Он равнодушно посмотрел на нее, привел в порядок свою рубашку и надел пиджак.
– Я не люблю тебя, – очень четко произнес он. – Для меня, любви не существует.
Элен не могла сдержать возглас удивления.
– Но… но ты только что…
– Я хотел лишь переспать с тобой, – грубо заявил он. – Я думал, что и ты этого хотела.
– Да, – срывающимся голосом произнесла она.
– Неужели? – Его губы скривились в язвительной усмешке. – И на утро ты готова забыть обо всем?
– Забыть… обо всем? – Элен дрожащими руками поправила платье на плече. – Доминик, я не верю, что я… тебе безразлична!
Несколько мгновений он мрачно смотрел на нее, потом, прихрамывая, подошел к столу и опустился на стул. Он придвинул к себе бутылку виски и стакан.
– Интересно, почему это женщины никогда не верят, что мужчины способны прийти в возбуждение, не испытывая никаких иных чувств, кроме обыкновенной животной похоти, – сказал он.
На лице Элен отразилось отвращение, вызванное грубостью его слов.
– Какие гадкие вещи ты говоришь! – с негодованием воскликнула она.
– А что еще можно ждать от такого испорченного и извращенного человека, как я?
– Доминик…
– Хватит! – он поднес к губам полный стакан. – Я больше не хочу говорить об этом. Я не желаю разговаривать с тобой. Меня от тебя тошнит!

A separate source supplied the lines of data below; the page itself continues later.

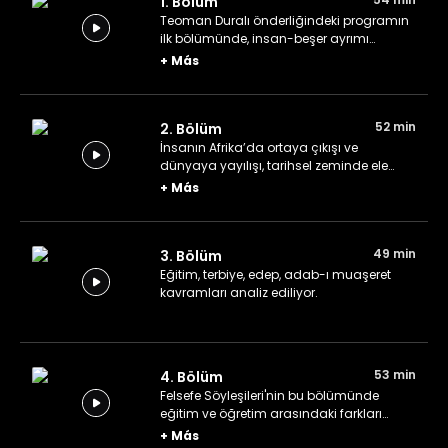
1. Bölüm
Teoman Duralı önderliğindeki programın
ilk bölümünde, insan-beşer ayrımı
konuşuluyor.
+
Más
52 min
2. Bölüm
İnsanın Afrika’da ortaya çıkışı ve
dünyaya yayılışı, tarihsel zeminde ele
alınıyor.
+
Más
49 min
3. Bölüm
Eğitim, terbiye, edep, adab-ı muaşeret
kavramları analiz ediliyor.
53 min
4. Bölüm
Felsefe Söyleşileri'nin bu bölümünde
eğitim ve öğretim arasındaki farkları
beşeri bilimler üzerinden ele alınıyor.
+
Más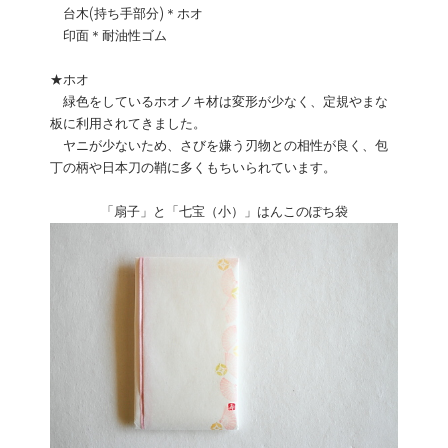
台木(持ち手部分)＊ホオ
印面＊耐油性ゴム
★ホオ
緑色をしているホオノキ材は変形が少なく、定規やまな
板に利用されてきました。
ヤニが少ないため、さびを嫌う刃物との相性が良く、包
丁の柄や日本刀の鞘に多くもちいられています。
「扇子」と「七宝（小）」はんこのぽち袋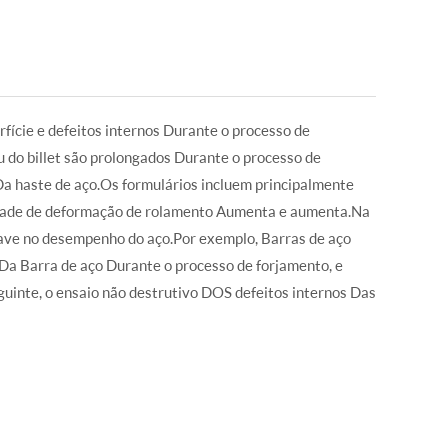
fície e defeitos internos Durante o processo de
u do billet são prolongados Durante o processo de
Da haste de aço.Os formulários incluem principalmente
idade de deformação de rolamento Aumenta e aumenta.Na
rave no desempenho do aço.Por exemplo, Barras de aço
o Da Barra de aço Durante o processo de forjamento, e
uinte, o ensaio não destrutivo DOS defeitos internos Das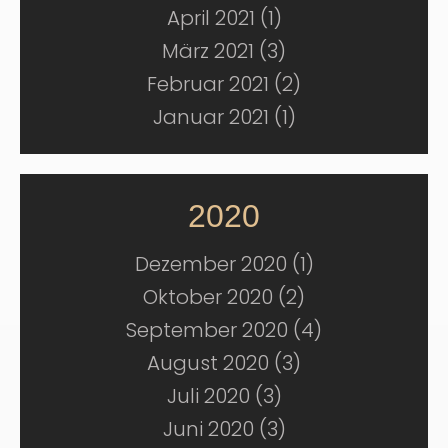
April 2021 (1)
März 2021 (3)
Februar 2021 (2)
Januar 2021 (1)
2020
Dezember 2020 (1)
Oktober 2020 (2)
September 2020 (4)
August 2020 (3)
Juli 2020 (3)
Juni 2020 (3)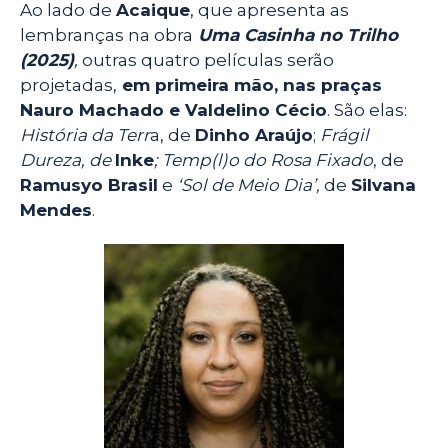
Ao lado de
Acaique
, que apresenta as
lembranças na obra
Uma Casinha no Trilho
(2025)
,
outras quatro películas serão
projetadas,
em primeira mão, nas praças
Nauro Machado e Valdelino Cécio
. São elas:
História da Terr
a, de
Dinho Araújo
;
Frágil
Dureza, de
Inke
; Temp(l)o do Rosa Fixado
, de
Ramusyo Brasil
e
‘Sol de Meio Dia’,
de
Silvana
Mendes
.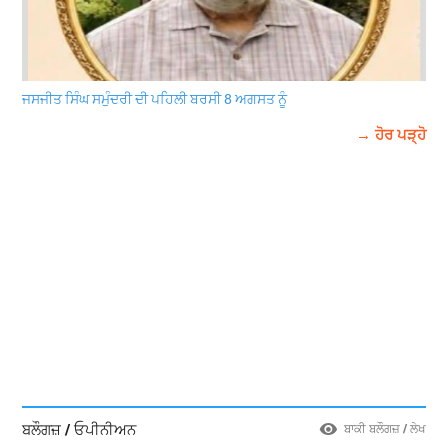
ਜਸਜੀਤ ਸਿੰਘ ਸਮੁੰਦਰੀ ਦੀ ਪਹਿਲੀ ਬਰਸੀ 8 ਅਗਸਤ ਨੂੰ
→ ਹੋਰ ਪੜ੍ਹੋ
ਬਲੌਗਜ਼ / ਓਪੀਨੀਅਨ
ਬਾਕੀ ਬਲੌਗਜ਼ / ਲੇਖ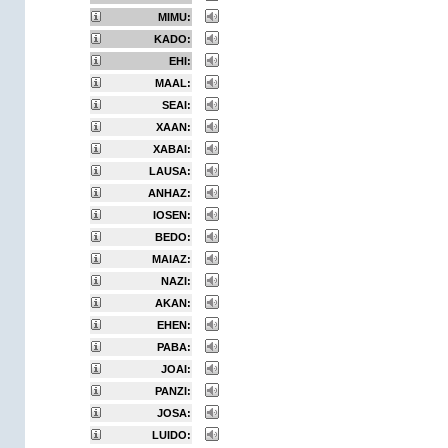
MIMU:
KADO:
EHI:
MAAL:
SEAI:
XAAN:
XABAI:
LAUSA:
ANHAZ:
IOSEN:
BEDO:
MAIAZ:
NAZI:
AKAN:
EHEN:
PABA:
JOAI:
PANZI:
JOSA:
LUIDO: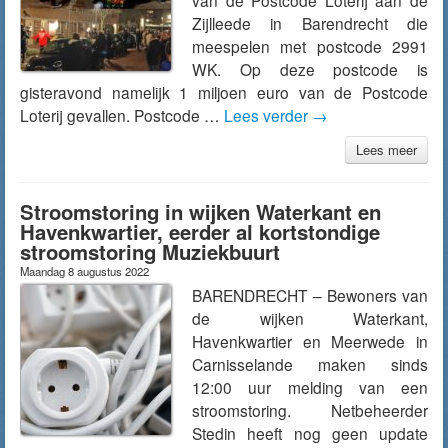
van de Postcode Loterij aan de
Zijlleede in Barendrecht die
meespelen met postcode 2991
WK. Op deze postcode is
gisteravond namelijk 1 miljoen euro van de Postcode
Loterij gevallen. Postcode …
Lees verder
→
Lees meer
Stroomstoring in wijken Waterkant en
Havenkwartier, eerder al kortstondige
stroomstoring Muziekbuurt
Maandag 8 augustus 2022
BARENDRECHT – Bewoners van
de wijken Waterkant,
Havenkwartier en Meerwede in
Carnisselande maken sinds
12:00 uur melding van een
stroomstoring. Netbeheerder
Stedin heeft nog geen update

Элен задохнулась от возмущения.
– Перестань! – крикнула она. – Перестань оскорблять меня! Ты не можешь так думать. Я тебе не верю!
Прищурившись, он взглянул на нее.
– Почему же? Или ты о себе такого высокого мнения? Уверяю тебя, что ласки, которые, я только что делил с тобой, я делил и с, другими женщинами, и с гораздо большим удовольствием.
Элен больше не могла этого вынести. Она встала на ноги, собрав все свое мужество, какое только у нее оставалось, и с болью в глазах взглянула на него.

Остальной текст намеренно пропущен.